Since then, the Hydroponics Team has taken on various challenges to develop and advance their project.
“Last March, we participated in the Greenovation challenge to redesign a more sustainable student center and won with our plans for a combination hydroponics/study room,” said Jamie Curtis, second-year MSE, and co-leader of the Hydroponics Project. “Our plan is to create a large on-campus greenhouse from which produce will be donated to the community and which we will use to optimize hydroponics systems so they are more cost-effective and can be used by a larger percentage of the population.”
In their current greenhouse on the Cherry Emerson building, the Hydroponics Team was able to donate a large portion of lettuce produce last year to the Atlanta Food Bank. However, the team wanted to go bigger.
Unfortunately, the Hydroponics Team lacks the funding necessary to realize their dream of creating a completely sustainable greenhouse on campus — which is where the Ford College Community Challenge comes into play.
This competition, sponsored by the Ford Motor Company, may be the key to allowing the team to implement their community-building project.
The theme for this year’s competition is “Building Sustainable Communities.” Ten of the twenty finalist organizations will receive a $25,000 grant to see their projects come to reality. “Our main mission as outlined in the grant, should we receive it, would be to construct this high tech, solar powered green house and then have our Hydroponics Team, comprised of about ten students, research, create, and then optimize hydroponic growing methods for use in urban food deserts,” Kennard, said.
Previous winners include Kettering University’s community aquaponics system that combines hydroponics and aquaculture, which involves farming aquatic organisms, Brown University’s Rainwater Harvesting System for developing countries and Purdue University’s urban water project in their local community.
If the Hydroponics Team receives the grant from the Ford Competition, the team will have enough funds necessary to design and construct a larger greenhouse on campus. “Our vision is that this greenhouse will become a laboratory for sustainable urban agriculture, including hydroponics, aquaponic, aeroponic methods.
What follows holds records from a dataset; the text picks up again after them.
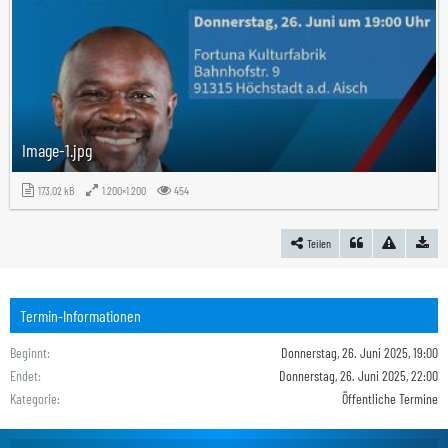
Image-1.jpg
173,02 kB
1.200×1.200
454
Teilen
Termin-Informationen
Beginnt
Donnerstag, 26. Juni 2025, 19:00
Endet
Donnerstag, 26. Juni 2025, 22:00
Kategorie
Öffentliche Termine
This will be a place for students interested in creating and optimizing these systems to learn and optimize them, as well as to construct completely new systems and test them. We are also speaking with many professors in hopes to have certain classes and lectures held there for hands-on learning in a green space. We will also have the area open to GT tours and students from elementary and high schools to tour our greenhouse and learn about sustainability,” Kennard said.
The Hydroponics Team expects to hear back from the Ford College Community Challenge this September.
Correction: An earlier version of this article misstated the name of a Tech graduate. His name is Jeffrey Landau, not Jerry.